(REQUIREMENT) Every line from the one that contains "include a 2.2" to the end of the material below should be output exactly, with both ends included and nothing else.

----

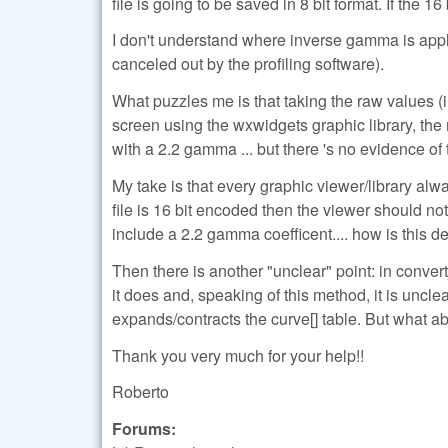
file is going to be saved in 8 bit format. If the 1
I don't understand where inverse gamma is appli
canceled out by the profiling software).
What puzzles me is that taking the raw values (
screen using the wxwidgets graphic library, the
with a 2.2 gamma ... but there 's no evidence of
My take is that every graphic viewer/library alw
file is 16 bit encoded then the viewer should n
include a 2.2 gamma coefficent.... how is this de
Then there is another "unclear" point: in conver
it does and, speaking of this method, it is un
expands/contracts the curve[] table. But what
Thank you very much for your help!!
Roberto
Forums:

----

(RESPONSE AREA)
include a 2.2 gamma coefficent.... how is this de
Then there is another "unclear" point: in conver
it does and, speaking of this method, it is un
expands/contracts the curve[] table. But what
Thank you very much for your help!!
Roberto
Forums:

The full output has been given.